Je viens prendre congé.
Je ne réponds plus aux lettres.
Je range mes tiroirs.
Je ne cours plus après l'autobus ; les gens s'étonnent de me voir le manquer d'un seul pas.
L'amour équivaut à un quatrième étage.
Je suis à la merci du moindre effort. (P.123)
15 mai : Départ pour Bordeaux avec Madeleine.
Un homme inanimé, étendu sur la chaussée à côté de sa motocyclette, tel fut le premier spectacle que nous eûmes en pénétrant dans Bordeaux. Autour de la tête du blessé, s'étaient éparpillées les marguerites qu'il avait apportées de la campagne.
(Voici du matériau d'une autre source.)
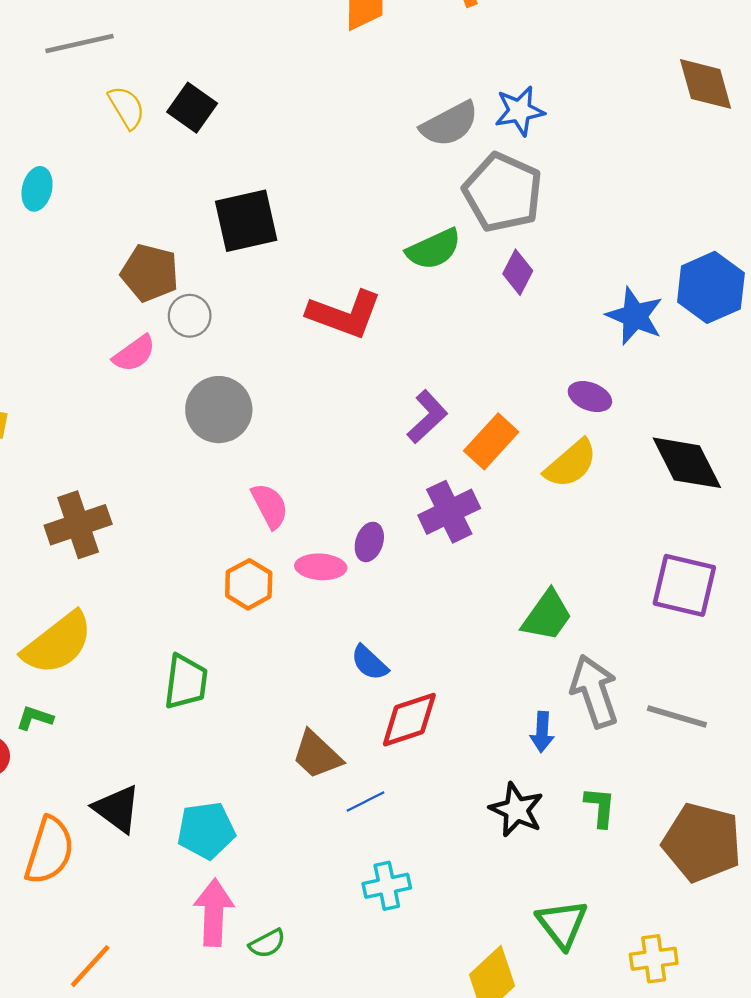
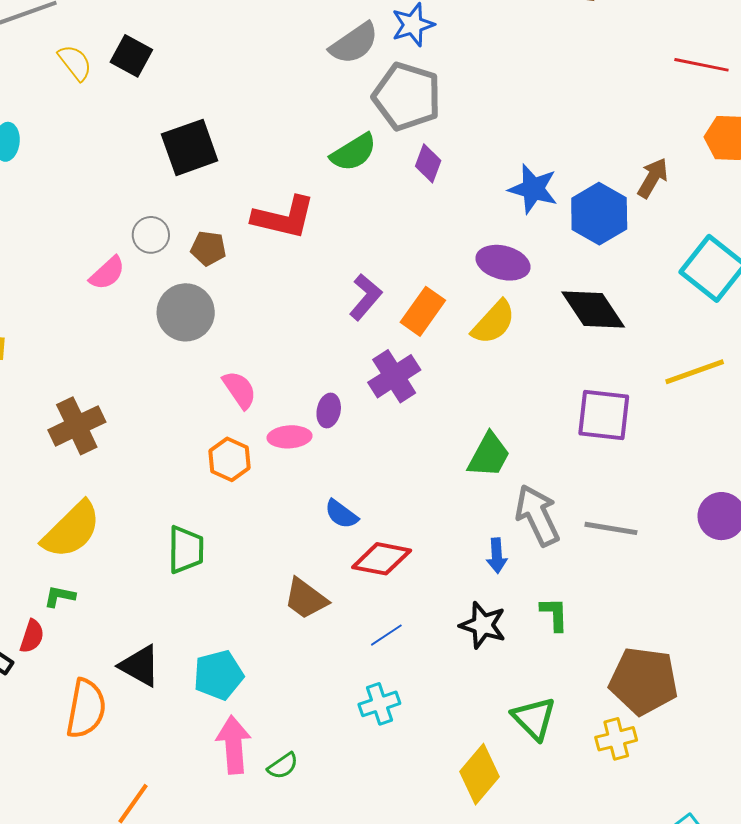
brown pentagon: (150, 273) -> (208, 248), moved, size x0.7
blue hexagon: (711, 287) -> (599, 214), moved
purple ellipse: (590, 397) -> (503, 263), size x1.4
red diamond: (409, 720) -> (382, 559), turned 36
blue line: (365, 801) -> (386, 635), moved
brown pentagon: (702, 842) -> (644, 681), moved

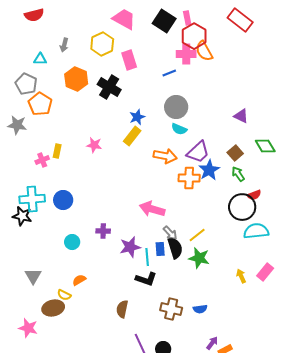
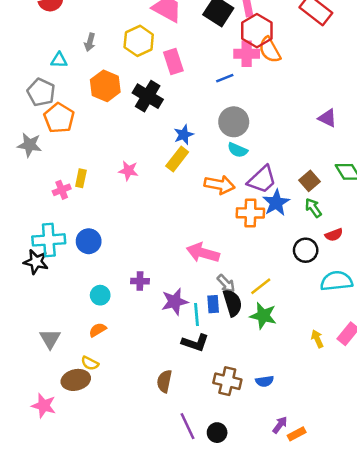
purple triangle: (241, 116) -> (327, 118), moved
black circle: (242, 207) -> (306, 250), moved, size x0.7
orange semicircle: (79, 280) -> (98, 330), moved

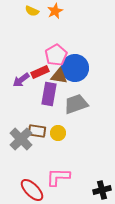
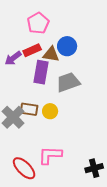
pink pentagon: (56, 55) -> (38, 23), moved
blue circle: (75, 68) -> (67, 46), size x0.7

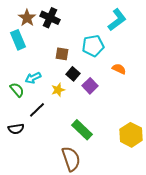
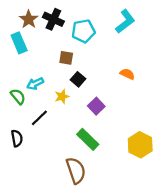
cyan pentagon: (93, 46) -> (83, 31), moved
purple square: (90, 86) -> (96, 106), moved
black semicircle: (16, 129) -> (17, 138), turned -91

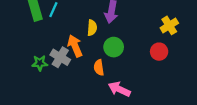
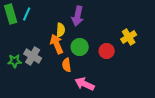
yellow cross: (169, 25) -> (129, 37), moved
orange arrow: (75, 46) -> (57, 44), moved
red circle: (159, 52) -> (107, 51), moved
Il y a des gens qui pensent à tout : ils se déplacent avec leurs fleurs et couronnes. Par bonheur, il n'était pas mort. (P.130-131)
Cependant les feuilles poussent... De ma fenêtre, je vois les jeunes oiseaux.
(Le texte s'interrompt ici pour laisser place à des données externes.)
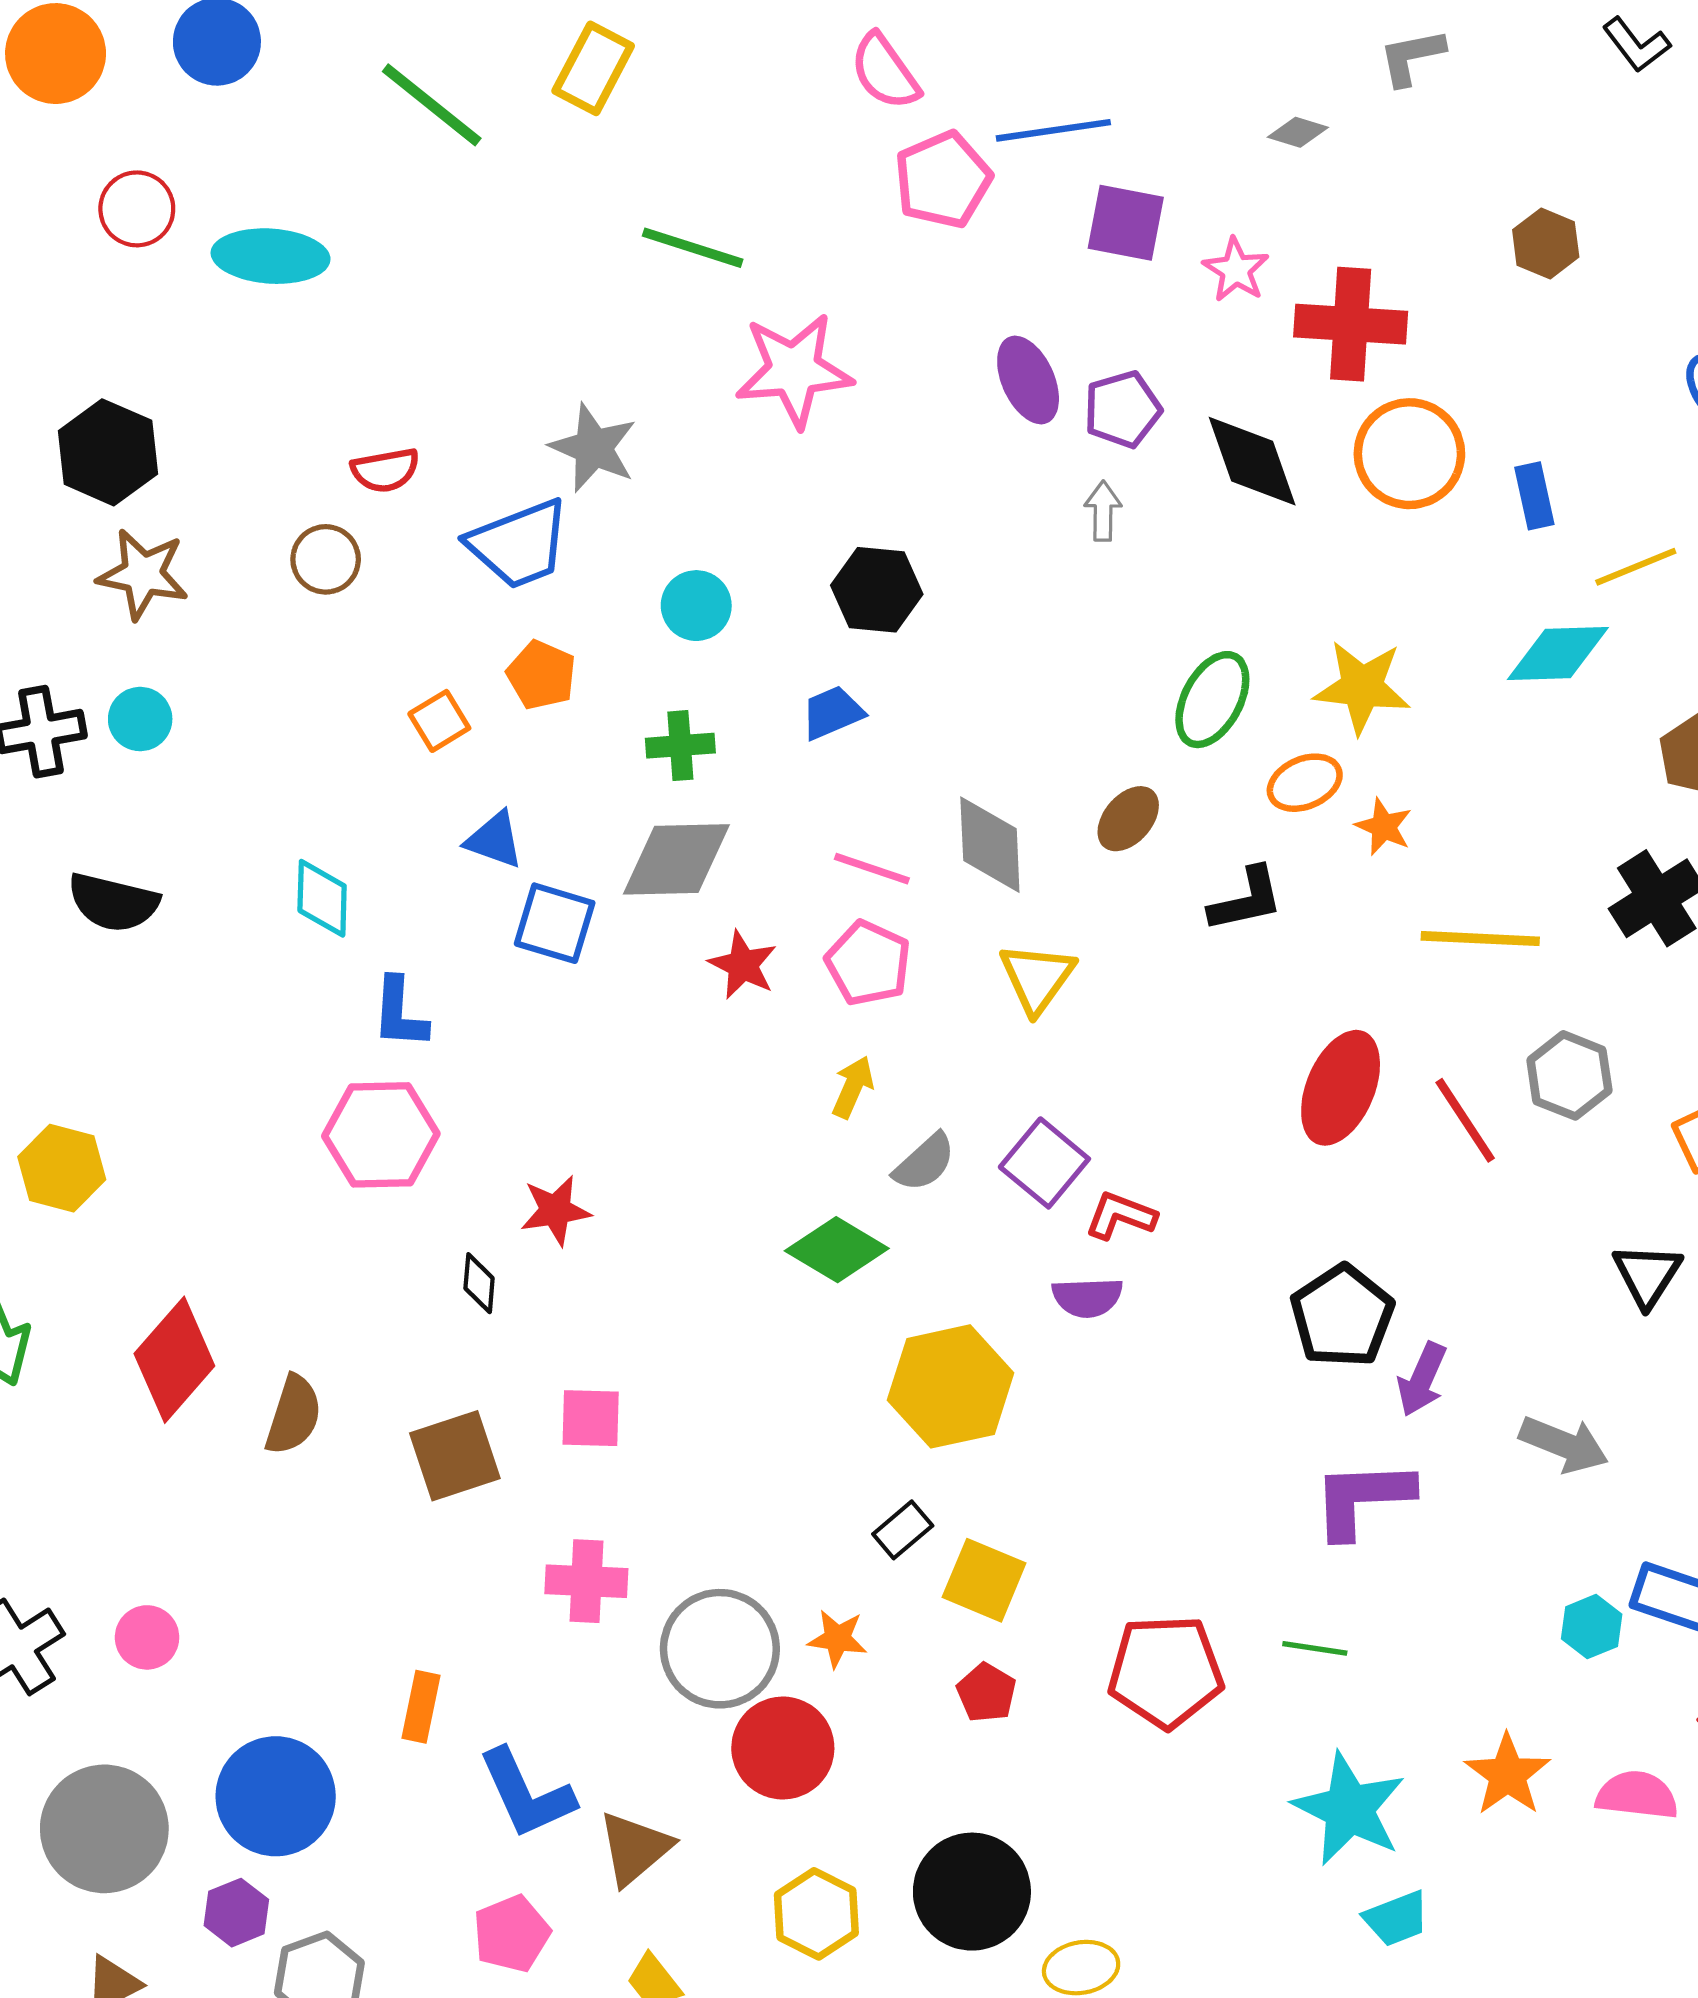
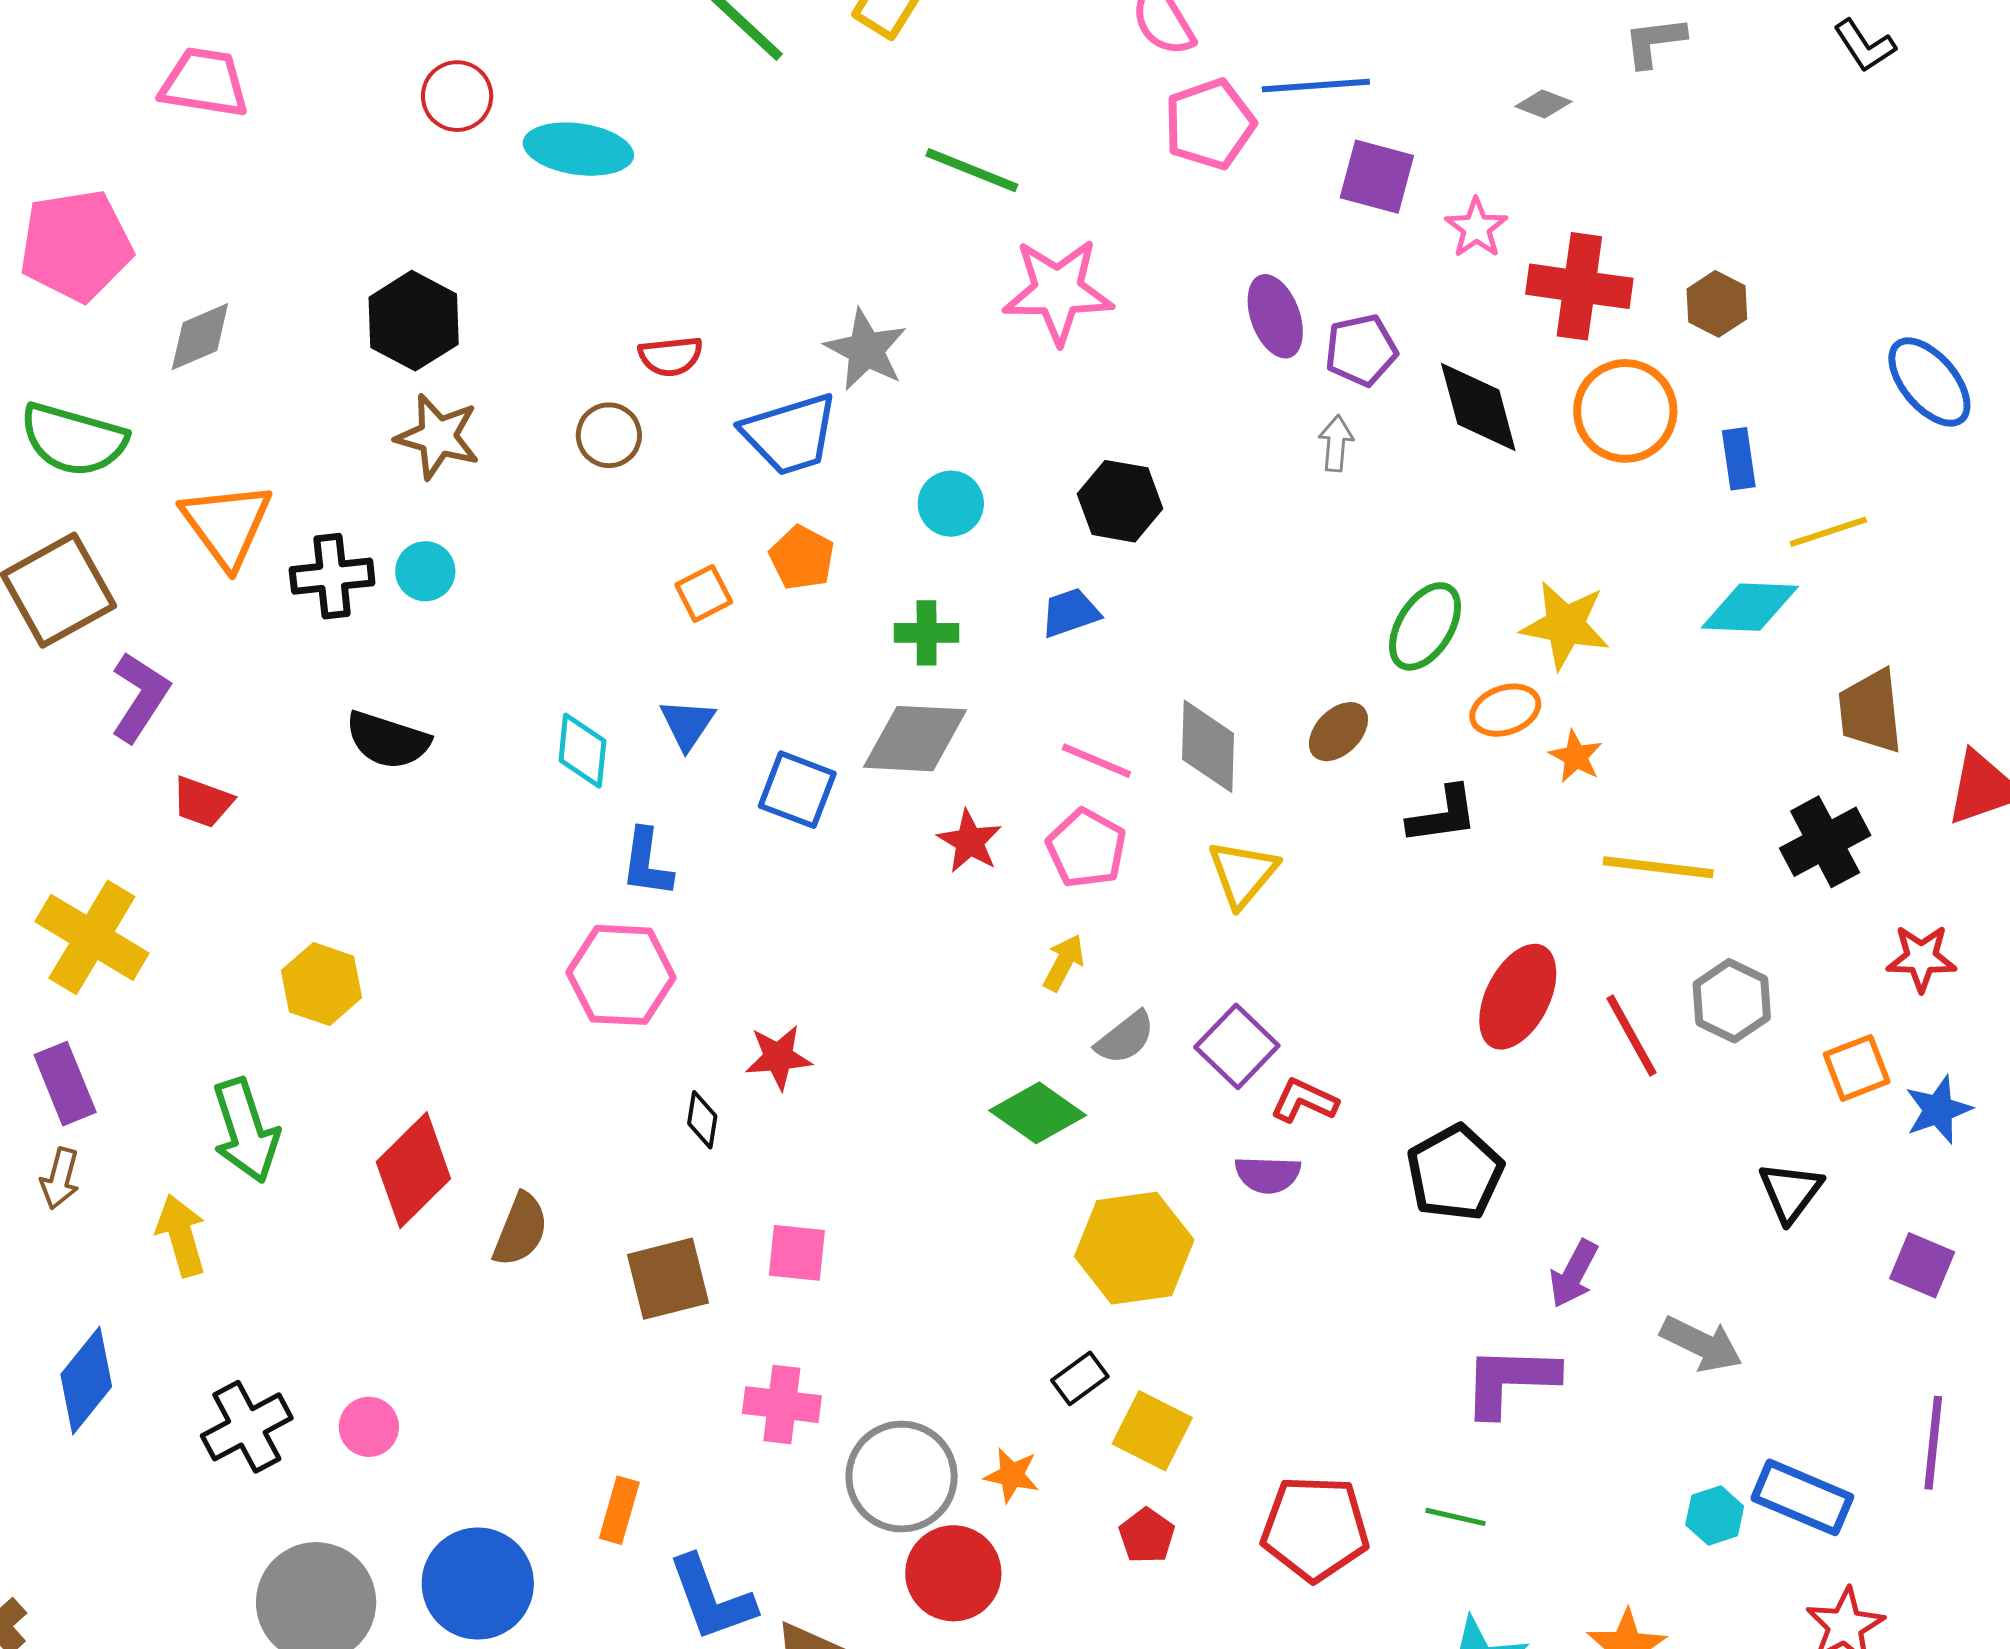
brown hexagon: (1546, 243) -> (1717, 304), moved
blue triangle: (494, 840) -> (687, 724), moved, turned 40
black pentagon: (1342, 1316) -> (1455, 1173), moved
Mon herbier : les opiacées, les barbituriques, les stupéfiants, les somnifères...
Mort de Paul Gadenne – ai pensé à lui. (P.157)
C'est sur la peau de mon cœur que l'on trouverait des rides.
Je suis déjà un peu parti, absent.
Faites comme si je n'étais pas là.
Ma voix ne porte plus très loin.
Mourir sans savoir ce qu'est la mort, ni la vie.
Il faut se quitter déjà ?
Ne me secouez pas. Je suis plein de larmes. (P.162)
Peau d'ours se termine sur ces cinq paragraphes et ces deux dernières phrases orphelines ; s'en suit un paragraphe laconique de l'éditeur.